## ACTION ITEM
The line that contains "Το πρόγραμμα των έως 10.000 ευρώ εφάπαξ για" and all lines following it to the end of the data below: set these down exactly, and nothing besides.

Page images and extracted text
BEGIN

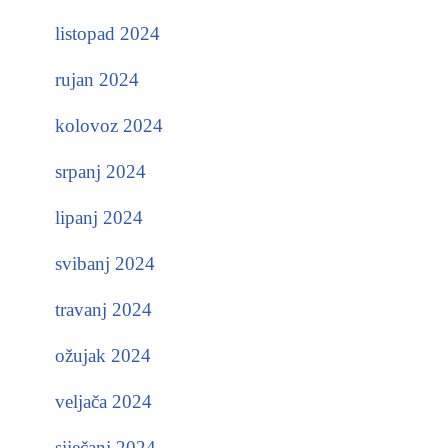
listopad 2024
rujan 2024
kolovoz 2024
srpanj 2024
lipanj 2024
svibanj 2024
travanj 2024
ožujak 2024
veljača 2024
siječanj 2024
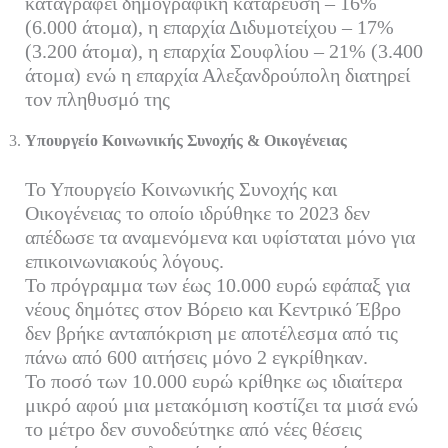
καταγράφει δημογραφική κατάρευση – 16%
(6.000 άτομα), η επαρχία Διδυμοτείχου – 17%
(3.200 άτομα), η επαρχία Σουφλίου – 21% (3.400
άτομα) ενώ η επαρχία Αλεξανδρούπολη διατηρεί
τον πληθυσμό της
Υπουργείο Κοινωνικής Συνοχής & Οικογένειας
Το Υπουργείο Κοινωνικής Συνοχής και
Οικογένειας το οποίο ιδρύθηκε το 2023 δεν
απέδωσε τα αναμενόμενα και υφίσταται μόνο για
επικοινωνιακούς λόγους.
Το πρόγραμμα των έως 10.000 ευρώ εφάπαξ για
νέους δημότες στον Βόρειο και Κεντρικό Έβρο
δεν βρήκε ανταπόκριση με αποτέλεσμα από τις
πάνω από 600 αιτήσεις μόνο 2 εγκρίθηκαν.
Το ποσό των 10.000 ευρώ κρίθηκε ως ιδιαίτερα
μικρό αφού μια μετακόμιση κοστίζει τα μισά ενώ
το μέτρο δεν συνοδεύτηκε από νέες θέσεις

END

## TASK RESPONSE
Το πρόγραμμα των έως 10.000 ευρώ εφάπαξ για
νέους δημότες στον Βόρειο και Κεντρικό Έβρο
δεν βρήκε ανταπόκριση με αποτέλεσμα από τις
πάνω από 600 αιτήσεις μόνο 2 εγκρίθηκαν.
Το ποσό των 10.000 ευρώ κρίθηκε ως ιδιαίτερα
μικρό αφού μια μετακόμιση κοστίζει τα μισά ενώ
το μέτρο δεν συνοδεύτηκε από νέες θέσεις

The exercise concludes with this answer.